# Exercise description
What is needed is an exact copy of the line with "vrouwen, zoals eerdergenoemd, nou eenmaal" and all lines that follow it in the entries below, the last line included.
Start of Source material
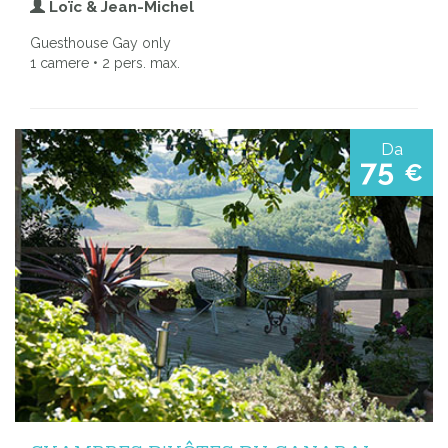
Loïc & Jean-Michel
Guesthouse Gay only
1 camere • 2 pers. max.
Da
75
€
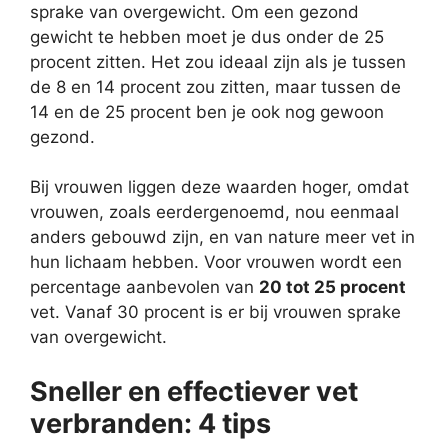
sprake van overgewicht. Om een gezond
gewicht te hebben moet je dus onder de 25
procent zitten. Het zou ideaal zijn als je tussen
de 8 en 14 procent zou zitten, maar tussen de
14 en de 25 procent ben je ook nog gewoon
gezond.
Bij vrouwen liggen deze waarden hoger, omdat
vrouwen, zoals eerdergenoemd, nou eenmaal
anders gebouwd zijn, en van nature meer vet in
hun lichaam hebben. Voor vrouwen wordt een
percentage aanbevolen van
20 tot 25 procent
vet. Vanaf 30 procent is er bij vrouwen sprake
van overgewicht.
Sneller en effectiever vet
verbranden: 4 tips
End of Source material
# Exercise response
vrouwen, zoals eerdergenoemd, nou eenmaal
anders gebouwd zijn, en van nature meer vet in
hun lichaam hebben. Voor vrouwen wordt een
percentage aanbevolen van
20 tot 25 procent
vet. Vanaf 30 procent is er bij vrouwen sprake
van overgewicht.
Sneller en effectiever vet
verbranden: 4 tips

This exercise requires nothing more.